# 1172
『カール・ベーム
ブラームス:交響曲第2番ニ長調作品73、モーツァルト:交響曲第28番ハ長調K.200/189k、ピアノ協奏曲第27番変ロ長調K.595
』
text by Satoshi Fujiwara
TESTAMENT SBT2 1499 (2枚組) |
演奏:
カール・ベーム(指揮)ベルリン・フィルハーモニー管弦楽団/エミール・ギレリス(ピアノ)
曲目:
ブラームス:交響曲第2番ニ長調作品73、
モーツァルト:交響曲第28番ハ長調K.200/189k、ピアノ協奏曲第27番変ロ長調K.595
録音:1970年8月15日、ザルツブルク祝祭大劇場でのライヴ
TESTAMENTレーベルはしばしば驚くような初出蔵出し音源を製品化してくれるのだが、今回のベーム&ベルリン・フィルによる1970年8月15日のザルツブルク音楽祭ライヴなども正にそれである。録音はオーストリア放送協会(ORF)、CD化に際してのリマスタリングはポール・ベイリー。ところでライナーノートによれば、ベームはザルツブルク音楽祭でベルリン・フィルをその生涯に都合4回振っているとのことである。当録音が何度目の共演なのかは不明だが、ベームがまだまだ意気盛んであった1970年、しかもスタジオ録音では取り澄ました演奏になってしまうこともしばしばであるこの指揮者の本領が発揮されるライヴ、さらに加えてカラヤンの元で絶頂期を迎えていたと言っても良いベルリン・フィルとの共演ということでいやが上にも期待は高まるが、果たしてその演奏は実に、実に見事なものだ。好調時のベーム特有の引き締まった造形と強烈な推進力にまずは耳が捉えられる。この交響曲を覆う抒情的な気分よりも、ことによると第1交響曲以上に手が込んでいるとも言いうる緻密な動機労作のありようが手に取るように分る演奏、と評すべきか。楽章間のテンポの対比も全くすばらしい。雰囲気的なものは厳しく退けられる。外側から付け加えられた感情ではなく、自ずと内面から湧き上がってくる情感が尊いが、ベームのような厳格かつ自律的な演奏でこそブラームスの良さが分ろうというものだ。
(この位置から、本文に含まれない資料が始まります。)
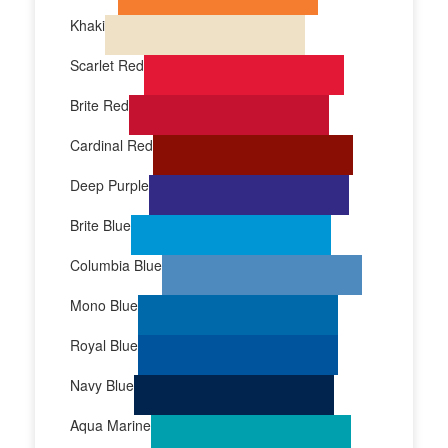
Khaki
Scarlet Red
Brite Red
Cardinal Red
Deep Purple
Brite Blue
Columbia Blue
Mono Blue
Royal Blue
Navy Blue
Aqua Marine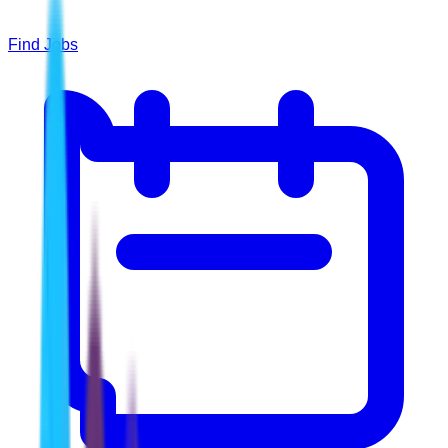
Find Jobs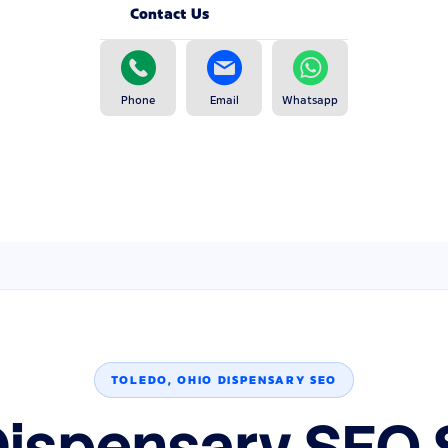
Contact Us
Phone
Email
Whatsapp
TOLEDO, OHIO DISPENSARY SEO
Dispensary SEO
そしてザルツブルク祝祭劇場のデッドな音響もそのようなベームの解釈を際立たせている(録音は良好、聴きにくさはほとんどない)。「よりリラックスした演奏が好み」という方には正直あまり向かない演奏かも知れないけれど、ベームとベルリン・フィルの最高の演奏の記録はとにかく聴く価値がある。終楽章コーダのすさまじい高揚!聴衆の盛大な拍手とブラボーも納得。会場に居たかった。なお余談だが、冒頭からかなり目立つフルートを吹いているのは明らかにゴールウェイであろうが、その輝きはやはり並のフルーティストとは違う。まるでゴールウェイが第2の指揮者であるかのようだ。オケでここまでフルートが目立つのもいかがなものかと思わなくもないが、これこそがこの時代のベルリン・フィルというものだろう。ブラームスばかりにスペースを割いたけれど、モーツァルト2曲も大変見事なものだ。協奏曲では豪腕ギレリスが実にしおらしく弾いている。しかし、明らかにブラームスを聴くべきディスク。(藤原聡)
藤原聡 Satoshi Fujiwara
代官山蔦屋書店の音楽フロアにて主にクラシックCDの仕入れ、販促を担当。クラシック以外ではジャズとボサノヴァを好む。音楽以外では映画、読書、アート全般が好物。休日は可能な限りコンサート、ライヴ、映画館や美術館通いにいそしむ日々。